During the final words in the cemetery, my host sister and I locked eyes. Before I could even finish gesturing for a hug, she’d run into me and buried her face into my chest. 

The only comedic relief we got was when the men sealing the coffin into its cement shelf realized they cut the lid to the wrong size and spent half an hour sawing it down to try and make it fit. It might sound like that would be similar to slowing peeling off a band aid, but if you were there you would’ve heard the scattered chuckles after a fourth failed attempt and irritated, grumbled demands for a cigarette and a glass of apple flavored soda.

Monday morning was the first time I had no choice but to go. My GCY Training Seminar trip date had come, and it just so happened that the bus my host aunt, Maritza, and I were taking to reach the meet up point was hit by a camión (truck) along the way. In comparison to my weekend, that was nothing to me and I didn’t think much of it. It wasn’t until Maritza brought to my attention that we were driving along a road without any guardrails on a hill above a river that I realized how bad things almost were. Once in Cuenca, we switched buses in an attempt to be on time and informed a nearby police officer what happened. He astutely replied that it was not his problem and proceeded to enter the nearest building.

Needless to say, these events continued to weigh on my mind during my trip to La Playa.

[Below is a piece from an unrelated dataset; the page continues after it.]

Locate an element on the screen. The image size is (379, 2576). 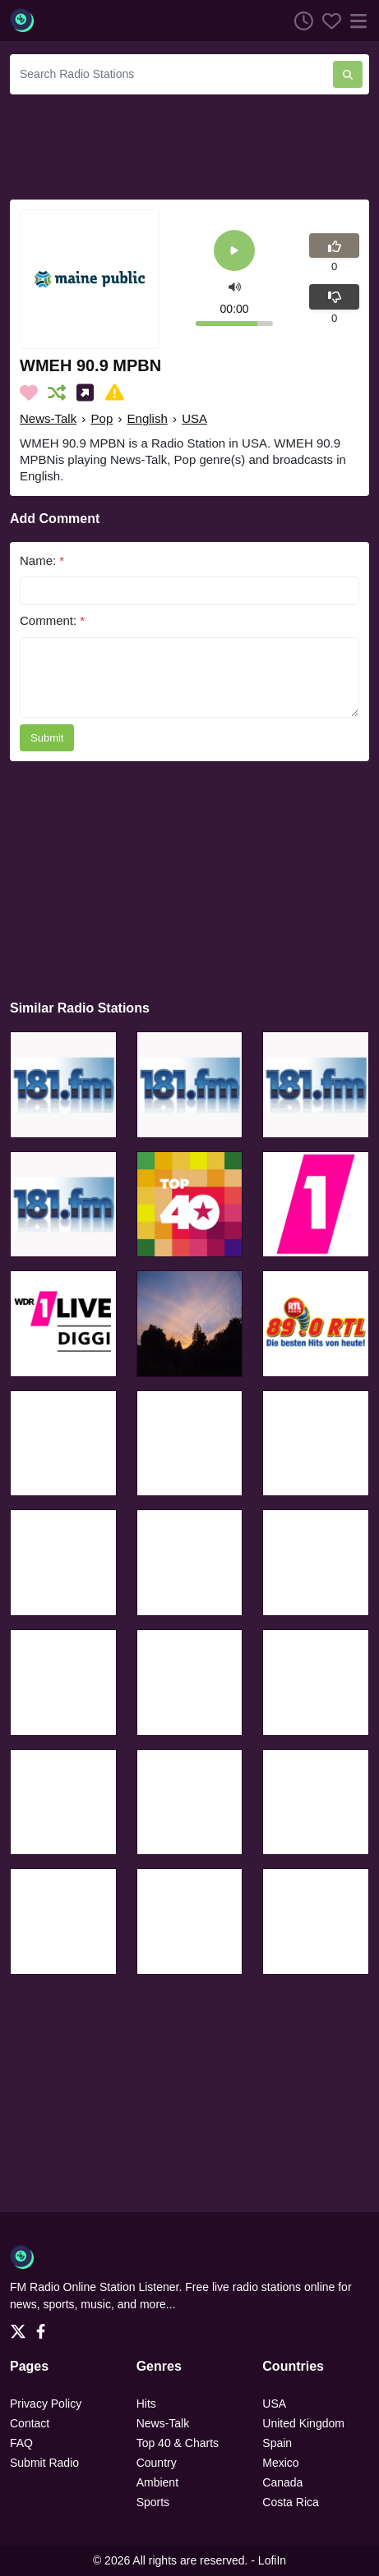 English is located at coordinates (147, 418).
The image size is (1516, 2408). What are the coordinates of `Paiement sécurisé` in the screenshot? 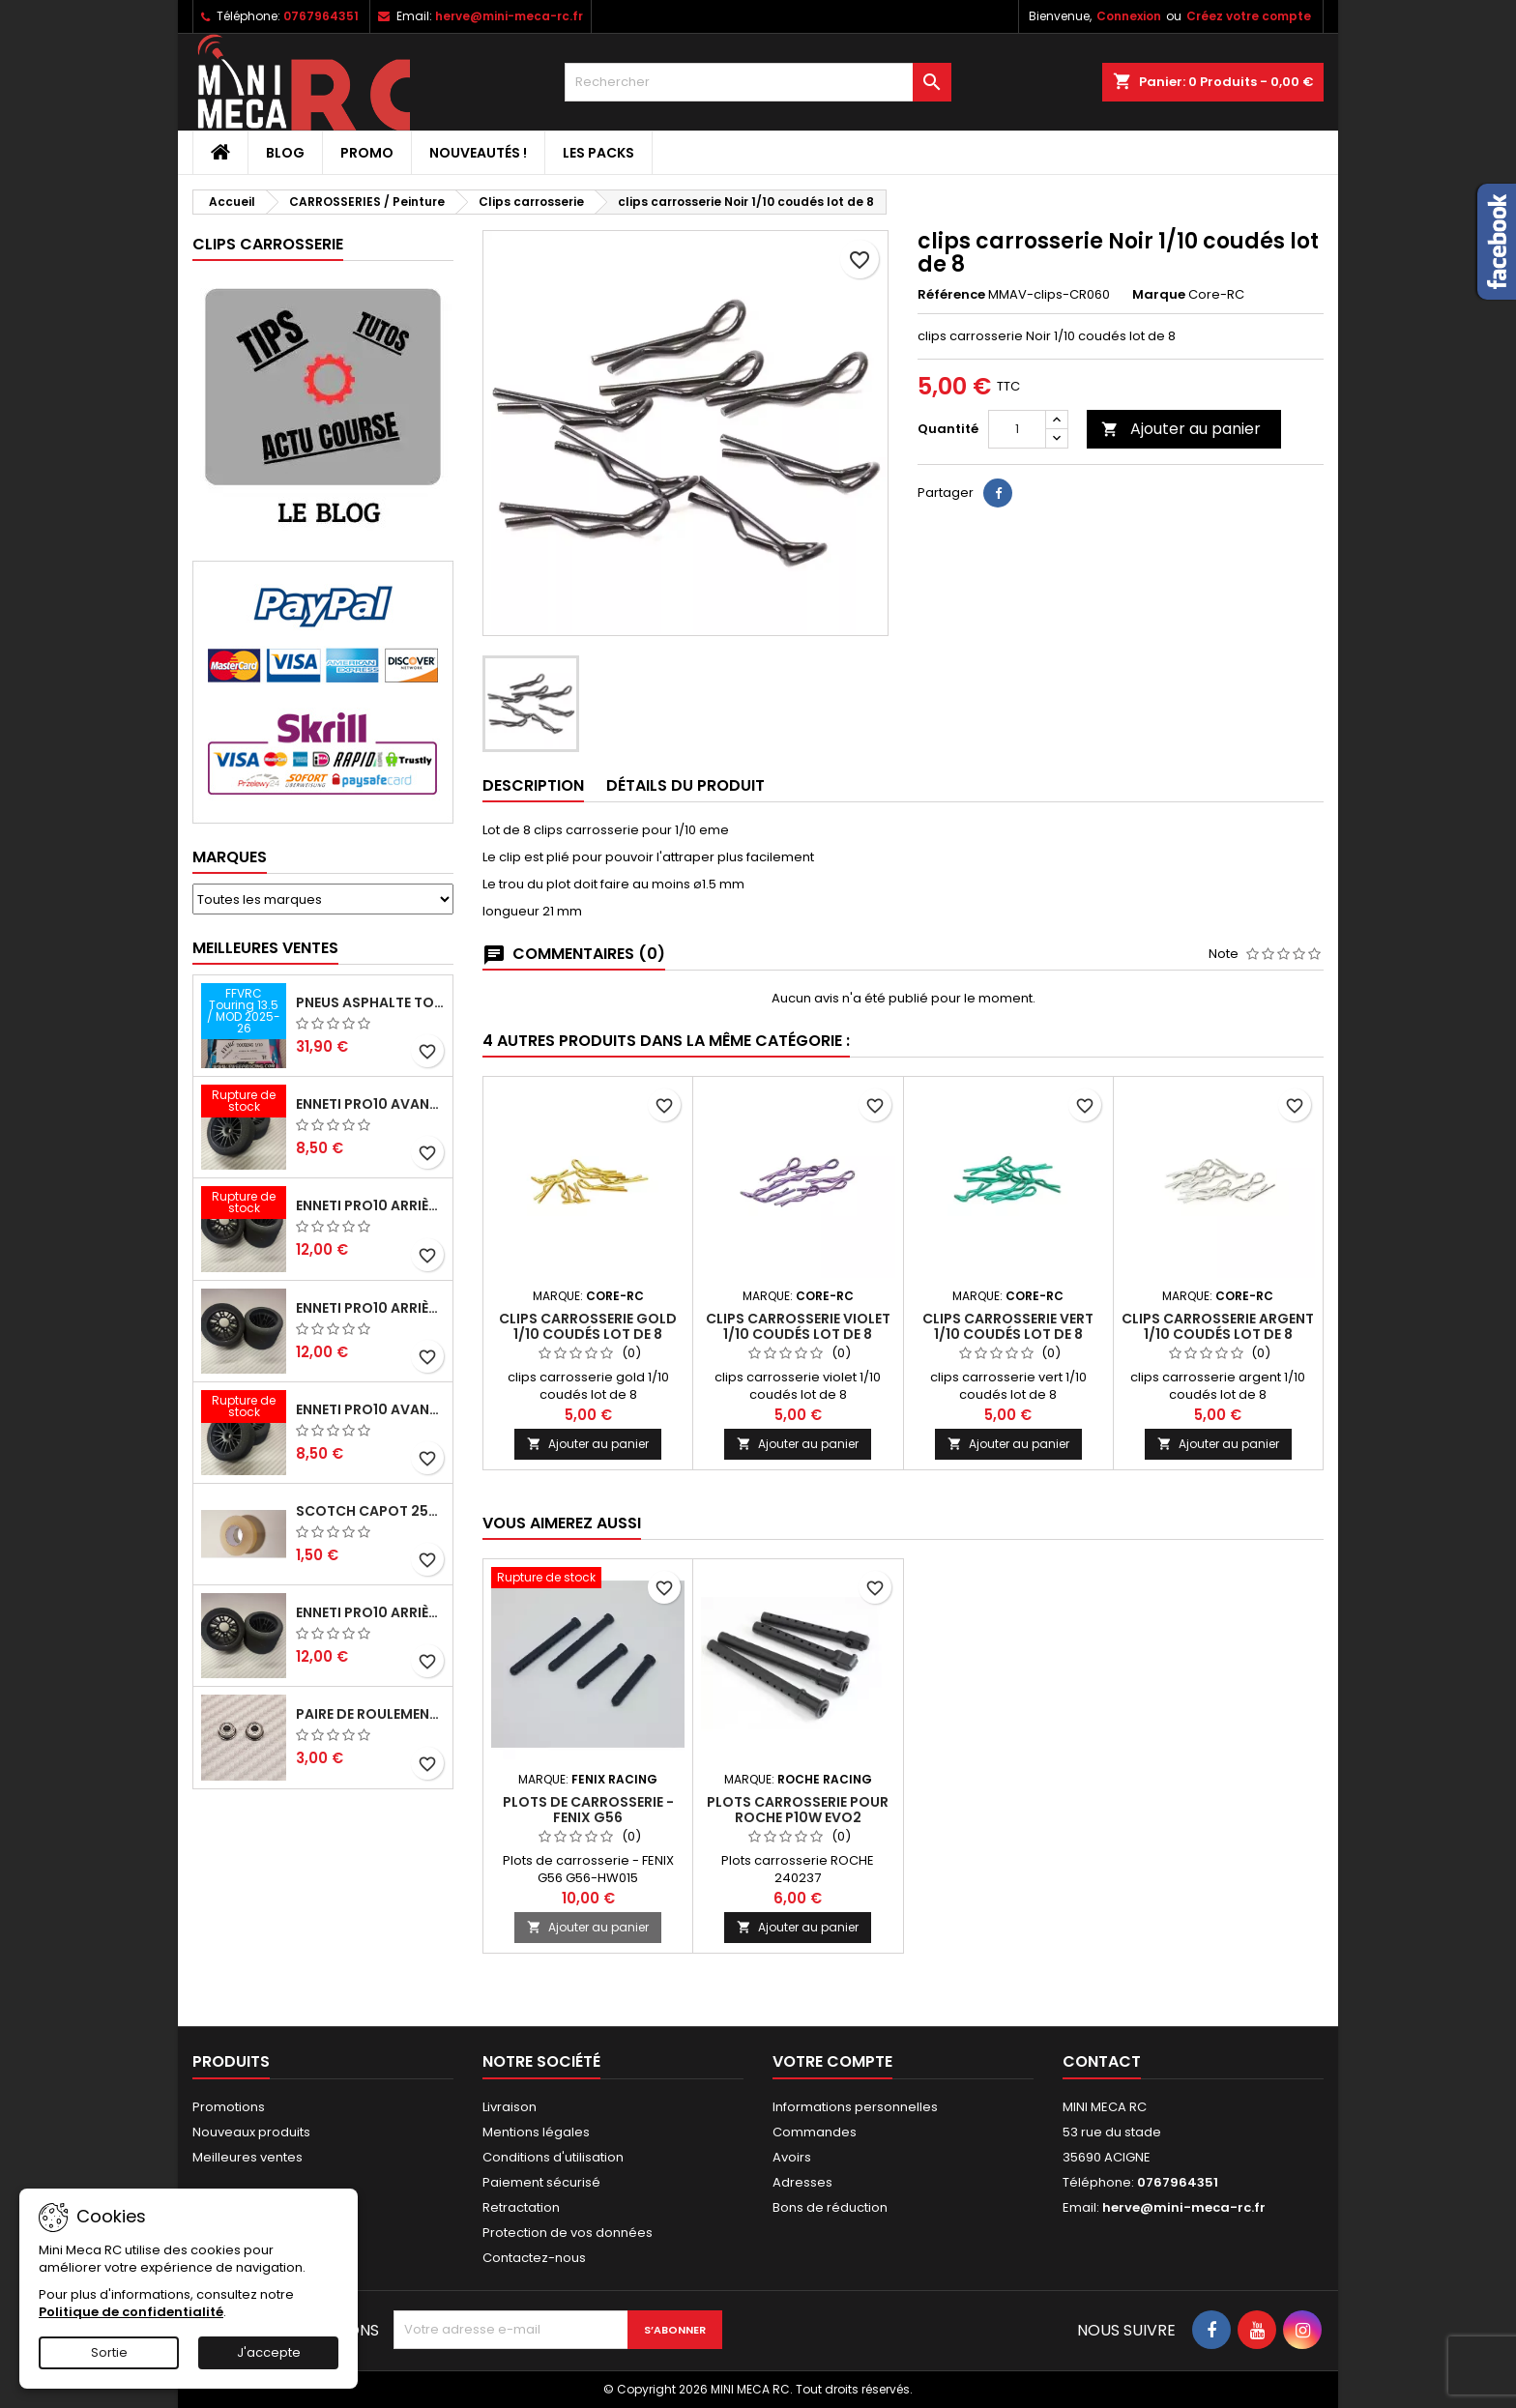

There’s really no planned moral to the story here. I just had a hard two weeks and had to power through. When things seem like they’re going well, certainly acknowledge it. And when they aren’t going well, allow yourself to feel whatever emotions come your way. What makes all the difference is not dwelling on those emotions for longer than you need to. 

Don’t count your chickens before they hatch, but acknowledge your blessings before they’re gone. My sole request if you’ve read this post is to go tell someone you love exactly that: that you love them. Not just over a text. In person if you can, or, at the very least, a phone call. Enjoy this wild ride of life and appreciate that you are fortunate enough to have someone to love along the way.